Starting Seeds in a Greenhouse
The majority of my garden seeds are planted in the greenhouse. I have a few more I still need to plant and I hope to get to the rest of them in this weekend. It is good to start seeds in a greenhouse because it allows you to get a jump on the growing season. You can start seeds in a greenhouse or indoors about 8 weeks before the last expected spring frost date in your area.
Planting seeds in a greenhouse is a relatively easy gardening activity. I first locate my seed potting containers I have collected over the years. Most of these plastic containers that I am reusing came from previous plants I bought in the past. You could also let others know that you are in need of plastic pots to plant seeds. It is amazing how fast you can stock pile plant pots when you let family, friends and neighbors know that you need them. I then mixed up a fresh batch of soil in a big five gallon bucket. I used this soil to fill my planting containers. Next, I plant my seeds following the plant depth recommended and any other pertinent information on the back of each seed packet. I label the planting container with the name of the seeds and date planted. In most cases, I just tape the empty seed packet to the planting container and then I write the date I planted them on the seed packet. I water all my newly planted seeds very thoroughly. I will check on them every two days to check to make sure the soil has enough moisture and water as needed. I also will keep an eye on the weather forecast in case of freezing weather so that I take steps to protect my seedlings from damage.
I find it very helpful to have a white board in my greenhouse where I can record what I planted and when and what I still need to do.

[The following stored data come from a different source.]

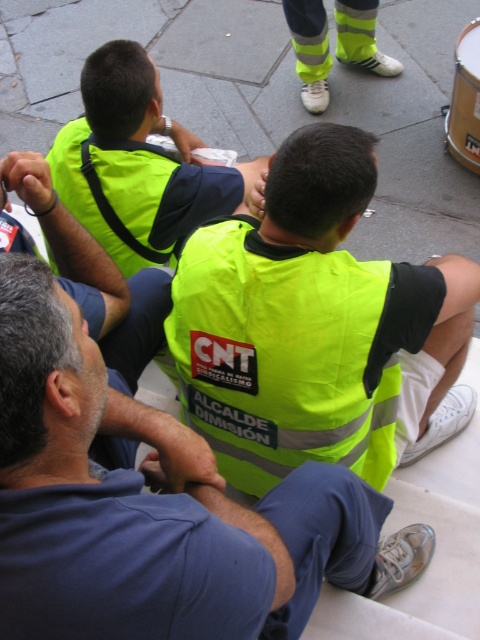 Question: Is high visibility vest at center bigger than neon yellow vest at upper center?

Choices:
 (A) yes
 (B) no

Answer: (A)

Question: Which of the following is the closest to the observer?

Choices:
 (A) high visibility vest at center
 (B) neon yellow vest at upper center

Answer: (A)

Question: Does high visibility vest at center appear on the left side of neon yellow vest at upper center?

Choices:
 (A) no
 (B) yes

Answer: (A)

Question: Does high visibility vest at center appear under neon yellow vest at upper center?

Choices:
 (A) yes
 (B) no

Answer: (A)

Question: Which of these objects is positioned farthest from the neon yellow vest at upper center?

Choices:
 (A) high visibility vest at center
 (B) yellow reflective vest at center

Answer: (A)

Question: Which object appears closest to the camera in this image?

Choices:
 (A) high visibility vest at center
 (B) neon yellow vest at upper center

Answer: (A) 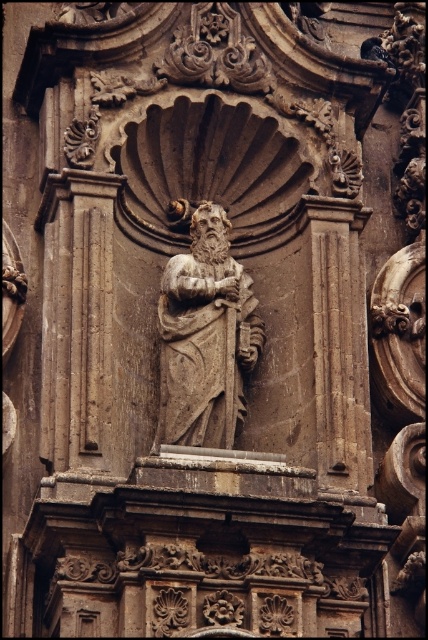 You are an architect analyzing the symmetry of the facade. The brown stone statue at center is marked by point (205, 337). Is this point the exact center of the entire facade?

The brown stone statue at center is represented by point (205, 337), so yes, this point is the exact center of the entire facade. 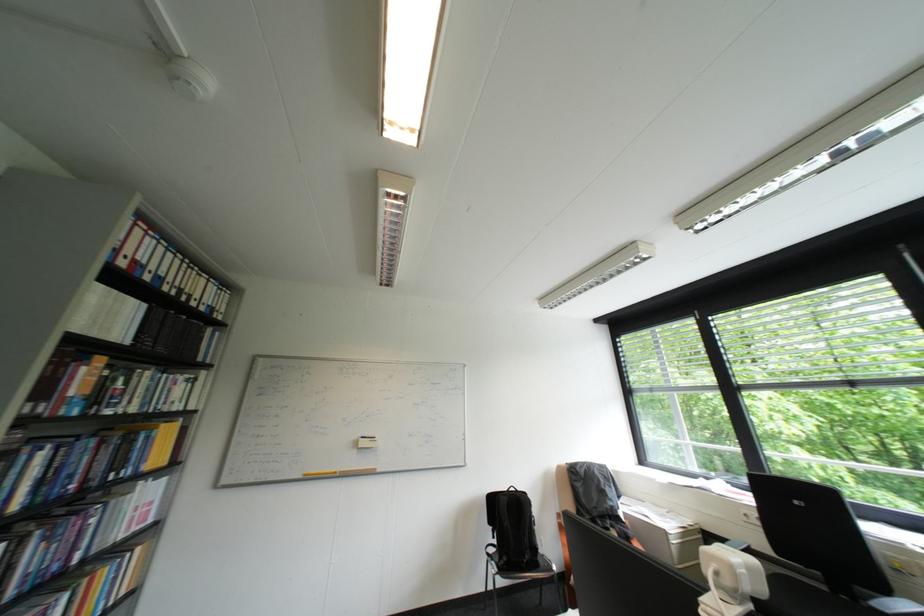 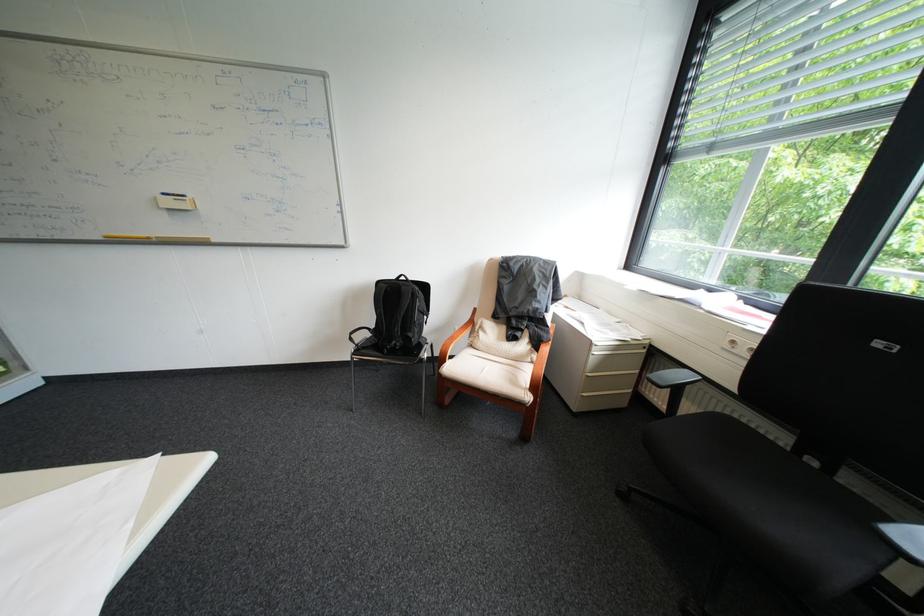 The point at (686, 543) is marked in the first image. Where is the corresponding point in the second image?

I also have a planting guide posted that tells me when to plant seeds in the area I live, the planting depth and plant spacing. Also I have a thermometer so I can be sure of the temperature in my greenhouse. Most seeds germinate when the temperature is 60-75 F.
Besides planting seeds I bought I also have seeds that I saved from last year that I am planting as well. Soon my seeds will shoot up sprouts from the soil and I will be looking forward to transplanting them outdoors after all danger of frost has disappeared.